DATA TO USE START

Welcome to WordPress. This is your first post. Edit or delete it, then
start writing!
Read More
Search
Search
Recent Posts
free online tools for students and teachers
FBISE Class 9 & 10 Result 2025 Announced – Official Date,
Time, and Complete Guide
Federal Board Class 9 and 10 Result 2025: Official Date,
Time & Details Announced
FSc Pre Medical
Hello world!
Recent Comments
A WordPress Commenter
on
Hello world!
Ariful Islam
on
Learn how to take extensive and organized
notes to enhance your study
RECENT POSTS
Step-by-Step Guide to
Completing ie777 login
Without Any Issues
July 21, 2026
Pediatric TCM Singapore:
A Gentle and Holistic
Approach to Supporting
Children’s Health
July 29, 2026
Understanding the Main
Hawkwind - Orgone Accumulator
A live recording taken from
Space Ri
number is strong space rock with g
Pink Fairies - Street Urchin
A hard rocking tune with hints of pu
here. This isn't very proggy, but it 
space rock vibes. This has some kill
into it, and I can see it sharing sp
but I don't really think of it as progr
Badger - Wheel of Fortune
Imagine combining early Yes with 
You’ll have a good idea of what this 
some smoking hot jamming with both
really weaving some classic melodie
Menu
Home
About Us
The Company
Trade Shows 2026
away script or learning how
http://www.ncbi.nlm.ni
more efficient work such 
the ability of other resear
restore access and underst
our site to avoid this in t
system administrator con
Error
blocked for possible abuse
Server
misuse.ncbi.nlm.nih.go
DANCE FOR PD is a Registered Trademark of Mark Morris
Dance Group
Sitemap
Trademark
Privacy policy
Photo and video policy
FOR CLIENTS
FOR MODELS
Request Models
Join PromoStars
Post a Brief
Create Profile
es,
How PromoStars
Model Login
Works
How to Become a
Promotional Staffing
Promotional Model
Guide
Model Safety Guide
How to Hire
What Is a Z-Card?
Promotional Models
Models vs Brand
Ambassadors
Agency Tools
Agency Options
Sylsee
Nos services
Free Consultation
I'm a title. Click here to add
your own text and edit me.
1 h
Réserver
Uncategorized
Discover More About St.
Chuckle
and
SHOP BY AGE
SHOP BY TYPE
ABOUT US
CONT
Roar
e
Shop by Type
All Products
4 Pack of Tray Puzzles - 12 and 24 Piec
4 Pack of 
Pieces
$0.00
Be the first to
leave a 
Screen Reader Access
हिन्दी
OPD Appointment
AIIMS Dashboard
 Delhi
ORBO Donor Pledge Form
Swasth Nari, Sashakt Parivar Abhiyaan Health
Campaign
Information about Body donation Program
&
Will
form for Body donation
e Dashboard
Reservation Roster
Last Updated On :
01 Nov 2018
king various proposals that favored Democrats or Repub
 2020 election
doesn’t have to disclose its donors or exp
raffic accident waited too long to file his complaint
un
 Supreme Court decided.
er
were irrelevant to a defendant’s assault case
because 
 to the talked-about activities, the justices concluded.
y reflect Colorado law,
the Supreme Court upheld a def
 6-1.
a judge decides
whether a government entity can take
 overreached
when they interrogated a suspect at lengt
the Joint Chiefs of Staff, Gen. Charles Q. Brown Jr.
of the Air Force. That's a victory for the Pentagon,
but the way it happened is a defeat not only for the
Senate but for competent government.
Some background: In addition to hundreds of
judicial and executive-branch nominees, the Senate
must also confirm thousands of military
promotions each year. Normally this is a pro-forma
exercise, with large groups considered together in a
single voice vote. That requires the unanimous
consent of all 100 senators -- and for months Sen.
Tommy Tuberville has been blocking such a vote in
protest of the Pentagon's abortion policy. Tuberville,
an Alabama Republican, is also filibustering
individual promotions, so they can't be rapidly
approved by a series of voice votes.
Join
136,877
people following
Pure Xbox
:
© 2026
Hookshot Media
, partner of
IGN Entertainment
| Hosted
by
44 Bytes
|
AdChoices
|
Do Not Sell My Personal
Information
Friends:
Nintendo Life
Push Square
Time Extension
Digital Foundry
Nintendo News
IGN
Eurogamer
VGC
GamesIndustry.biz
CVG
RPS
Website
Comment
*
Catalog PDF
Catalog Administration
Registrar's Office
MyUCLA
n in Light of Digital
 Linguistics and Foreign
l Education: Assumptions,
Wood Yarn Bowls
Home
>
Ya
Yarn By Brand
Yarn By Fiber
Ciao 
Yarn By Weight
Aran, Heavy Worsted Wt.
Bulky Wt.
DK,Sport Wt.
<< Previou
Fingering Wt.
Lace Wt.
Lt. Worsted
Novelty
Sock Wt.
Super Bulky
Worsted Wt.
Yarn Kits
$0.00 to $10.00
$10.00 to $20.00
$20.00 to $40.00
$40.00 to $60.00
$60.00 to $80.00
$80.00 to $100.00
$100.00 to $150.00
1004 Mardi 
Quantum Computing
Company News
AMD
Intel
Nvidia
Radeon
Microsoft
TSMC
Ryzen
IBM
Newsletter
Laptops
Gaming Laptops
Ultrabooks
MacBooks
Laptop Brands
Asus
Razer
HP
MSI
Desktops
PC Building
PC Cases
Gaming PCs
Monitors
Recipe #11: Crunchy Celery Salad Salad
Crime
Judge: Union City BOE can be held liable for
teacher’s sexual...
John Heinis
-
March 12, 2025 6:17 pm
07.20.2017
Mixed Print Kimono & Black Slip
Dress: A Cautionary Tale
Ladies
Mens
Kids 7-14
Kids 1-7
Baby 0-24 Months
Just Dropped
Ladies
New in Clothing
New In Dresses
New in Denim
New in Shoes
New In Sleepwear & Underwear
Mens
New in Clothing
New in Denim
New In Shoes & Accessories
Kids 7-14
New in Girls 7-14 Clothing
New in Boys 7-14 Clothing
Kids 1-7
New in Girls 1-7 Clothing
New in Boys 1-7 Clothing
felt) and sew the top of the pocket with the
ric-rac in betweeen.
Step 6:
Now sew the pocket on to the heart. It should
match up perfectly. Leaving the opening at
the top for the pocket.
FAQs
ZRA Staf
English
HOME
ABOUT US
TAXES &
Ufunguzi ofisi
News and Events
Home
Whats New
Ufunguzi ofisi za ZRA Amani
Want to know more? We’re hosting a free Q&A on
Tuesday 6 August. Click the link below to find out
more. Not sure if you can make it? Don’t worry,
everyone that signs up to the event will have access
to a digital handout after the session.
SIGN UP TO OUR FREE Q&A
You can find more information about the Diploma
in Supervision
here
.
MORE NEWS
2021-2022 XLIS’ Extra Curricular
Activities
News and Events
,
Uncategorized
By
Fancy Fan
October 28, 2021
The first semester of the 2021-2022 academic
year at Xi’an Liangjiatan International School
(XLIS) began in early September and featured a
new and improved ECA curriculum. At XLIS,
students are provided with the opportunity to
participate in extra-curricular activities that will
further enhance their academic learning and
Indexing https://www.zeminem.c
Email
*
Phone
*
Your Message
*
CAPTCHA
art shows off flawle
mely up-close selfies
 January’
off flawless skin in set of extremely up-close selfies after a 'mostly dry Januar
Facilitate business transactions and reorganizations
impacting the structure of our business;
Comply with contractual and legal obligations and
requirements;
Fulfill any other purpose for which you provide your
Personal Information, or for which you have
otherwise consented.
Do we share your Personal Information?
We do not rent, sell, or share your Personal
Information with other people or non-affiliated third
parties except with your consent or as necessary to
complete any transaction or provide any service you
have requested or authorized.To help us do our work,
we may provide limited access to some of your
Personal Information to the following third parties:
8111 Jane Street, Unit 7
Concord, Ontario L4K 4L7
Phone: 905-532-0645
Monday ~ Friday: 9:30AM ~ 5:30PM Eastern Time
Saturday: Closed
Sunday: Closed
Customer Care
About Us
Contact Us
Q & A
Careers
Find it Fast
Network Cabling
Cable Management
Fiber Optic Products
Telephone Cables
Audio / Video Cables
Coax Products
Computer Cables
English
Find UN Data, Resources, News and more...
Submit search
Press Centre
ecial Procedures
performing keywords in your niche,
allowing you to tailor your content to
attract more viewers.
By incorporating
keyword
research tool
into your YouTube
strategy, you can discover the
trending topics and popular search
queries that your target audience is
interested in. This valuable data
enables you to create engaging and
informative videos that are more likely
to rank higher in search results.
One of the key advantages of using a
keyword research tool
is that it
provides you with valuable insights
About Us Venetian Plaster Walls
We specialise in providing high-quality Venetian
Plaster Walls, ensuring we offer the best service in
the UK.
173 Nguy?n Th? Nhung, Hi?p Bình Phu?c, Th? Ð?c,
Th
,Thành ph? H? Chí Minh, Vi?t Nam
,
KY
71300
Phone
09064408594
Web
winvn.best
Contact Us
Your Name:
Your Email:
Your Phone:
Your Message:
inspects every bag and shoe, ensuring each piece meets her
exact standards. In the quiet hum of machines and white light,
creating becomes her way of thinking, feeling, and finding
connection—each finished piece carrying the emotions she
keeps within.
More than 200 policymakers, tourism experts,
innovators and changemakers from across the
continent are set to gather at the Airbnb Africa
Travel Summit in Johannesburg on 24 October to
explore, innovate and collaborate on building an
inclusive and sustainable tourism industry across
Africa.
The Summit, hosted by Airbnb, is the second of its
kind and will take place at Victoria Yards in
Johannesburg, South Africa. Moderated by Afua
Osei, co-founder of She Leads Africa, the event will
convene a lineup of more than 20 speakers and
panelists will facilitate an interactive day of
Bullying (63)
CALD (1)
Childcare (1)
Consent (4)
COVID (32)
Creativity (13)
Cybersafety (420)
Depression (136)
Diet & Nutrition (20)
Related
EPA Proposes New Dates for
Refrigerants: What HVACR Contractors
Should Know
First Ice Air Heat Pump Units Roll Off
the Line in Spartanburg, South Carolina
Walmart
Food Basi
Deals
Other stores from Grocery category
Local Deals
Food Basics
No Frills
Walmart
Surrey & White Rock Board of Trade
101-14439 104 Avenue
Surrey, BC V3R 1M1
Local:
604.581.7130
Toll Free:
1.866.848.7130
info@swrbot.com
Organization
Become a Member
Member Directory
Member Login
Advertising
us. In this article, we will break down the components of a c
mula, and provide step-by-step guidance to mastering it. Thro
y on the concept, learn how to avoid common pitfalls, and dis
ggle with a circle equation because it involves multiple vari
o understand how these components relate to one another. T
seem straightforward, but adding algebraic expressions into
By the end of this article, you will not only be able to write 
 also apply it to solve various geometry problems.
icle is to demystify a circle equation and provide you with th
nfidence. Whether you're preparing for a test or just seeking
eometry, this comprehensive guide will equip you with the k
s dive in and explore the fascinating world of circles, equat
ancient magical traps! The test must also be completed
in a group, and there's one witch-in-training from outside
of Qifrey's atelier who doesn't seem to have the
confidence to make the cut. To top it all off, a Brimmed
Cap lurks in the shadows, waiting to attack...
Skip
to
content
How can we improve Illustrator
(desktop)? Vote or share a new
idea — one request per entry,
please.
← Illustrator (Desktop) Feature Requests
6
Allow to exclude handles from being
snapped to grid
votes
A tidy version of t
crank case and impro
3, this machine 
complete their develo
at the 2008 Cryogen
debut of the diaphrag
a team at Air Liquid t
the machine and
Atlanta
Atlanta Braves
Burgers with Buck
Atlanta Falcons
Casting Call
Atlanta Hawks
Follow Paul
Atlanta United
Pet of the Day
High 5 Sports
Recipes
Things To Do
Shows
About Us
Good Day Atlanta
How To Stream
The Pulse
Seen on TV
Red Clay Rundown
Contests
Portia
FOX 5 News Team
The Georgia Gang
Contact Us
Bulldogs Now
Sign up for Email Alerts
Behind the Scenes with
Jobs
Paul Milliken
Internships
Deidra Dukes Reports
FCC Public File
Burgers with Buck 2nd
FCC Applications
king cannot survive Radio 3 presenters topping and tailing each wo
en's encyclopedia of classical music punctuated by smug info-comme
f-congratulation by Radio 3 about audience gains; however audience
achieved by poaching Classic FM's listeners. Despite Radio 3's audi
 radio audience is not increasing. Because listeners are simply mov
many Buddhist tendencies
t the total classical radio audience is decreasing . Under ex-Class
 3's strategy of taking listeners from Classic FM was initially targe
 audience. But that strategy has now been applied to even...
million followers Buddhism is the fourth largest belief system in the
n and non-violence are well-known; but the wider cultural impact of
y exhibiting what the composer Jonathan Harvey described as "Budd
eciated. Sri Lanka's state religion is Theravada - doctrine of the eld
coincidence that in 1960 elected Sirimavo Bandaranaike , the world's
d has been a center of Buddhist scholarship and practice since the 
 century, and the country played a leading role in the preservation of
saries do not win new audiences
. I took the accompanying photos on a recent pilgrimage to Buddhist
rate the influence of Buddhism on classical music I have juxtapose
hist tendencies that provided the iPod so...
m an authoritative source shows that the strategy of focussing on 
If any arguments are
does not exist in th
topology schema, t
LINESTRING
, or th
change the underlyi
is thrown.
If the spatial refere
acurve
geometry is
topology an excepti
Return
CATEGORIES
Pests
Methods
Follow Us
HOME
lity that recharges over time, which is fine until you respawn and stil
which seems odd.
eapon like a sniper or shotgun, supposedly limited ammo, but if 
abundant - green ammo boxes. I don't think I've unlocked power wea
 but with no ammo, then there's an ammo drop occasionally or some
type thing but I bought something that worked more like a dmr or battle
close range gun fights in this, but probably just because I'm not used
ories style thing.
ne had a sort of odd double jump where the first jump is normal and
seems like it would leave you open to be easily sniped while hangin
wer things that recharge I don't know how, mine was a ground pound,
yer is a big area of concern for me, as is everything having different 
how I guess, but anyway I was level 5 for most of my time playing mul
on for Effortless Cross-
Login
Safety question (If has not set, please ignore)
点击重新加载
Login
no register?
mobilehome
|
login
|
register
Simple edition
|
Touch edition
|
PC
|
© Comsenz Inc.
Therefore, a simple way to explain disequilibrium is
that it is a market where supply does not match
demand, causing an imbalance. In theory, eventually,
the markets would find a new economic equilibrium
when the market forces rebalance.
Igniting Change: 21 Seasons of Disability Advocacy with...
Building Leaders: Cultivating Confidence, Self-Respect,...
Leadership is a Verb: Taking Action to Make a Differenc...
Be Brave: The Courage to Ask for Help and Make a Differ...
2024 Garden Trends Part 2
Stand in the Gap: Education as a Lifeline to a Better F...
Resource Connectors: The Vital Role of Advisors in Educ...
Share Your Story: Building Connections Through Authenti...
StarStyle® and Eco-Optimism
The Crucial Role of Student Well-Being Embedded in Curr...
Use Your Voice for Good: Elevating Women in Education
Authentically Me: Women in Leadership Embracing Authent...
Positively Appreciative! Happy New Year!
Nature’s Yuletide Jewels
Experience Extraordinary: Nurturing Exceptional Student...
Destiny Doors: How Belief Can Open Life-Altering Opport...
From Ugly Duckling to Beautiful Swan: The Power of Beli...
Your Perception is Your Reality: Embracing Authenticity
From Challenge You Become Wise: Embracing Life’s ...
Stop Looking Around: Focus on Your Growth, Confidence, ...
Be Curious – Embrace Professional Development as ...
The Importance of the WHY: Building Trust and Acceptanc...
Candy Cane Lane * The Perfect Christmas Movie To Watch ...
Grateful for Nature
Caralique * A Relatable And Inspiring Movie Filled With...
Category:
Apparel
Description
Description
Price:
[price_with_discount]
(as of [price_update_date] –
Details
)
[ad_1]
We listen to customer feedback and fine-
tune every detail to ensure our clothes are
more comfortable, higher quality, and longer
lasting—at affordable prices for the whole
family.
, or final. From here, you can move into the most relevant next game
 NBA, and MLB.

DATA TO USE END

_INSTRUCTIONS TO FOLLOW_
Reproduce exactly, and with no other material, the lines between those holding "Audio / Video Cables" and "enables you to create engaging and", inclusive.

_OUTPUT_
Audio / Video Cables
Coax Products
Computer Cables
English
Find UN Data, Resources, News and more...
Submit search
Press Centre
ecial Procedures
performing keywords in your niche,
allowing you to tailor your content to
attract more viewers.
By incorporating
keyword
research tool
into your YouTube
strategy, you can discover the
trending topics and popular search
queries that your target audience is
interested in. This valuable data
enables you to create engaging and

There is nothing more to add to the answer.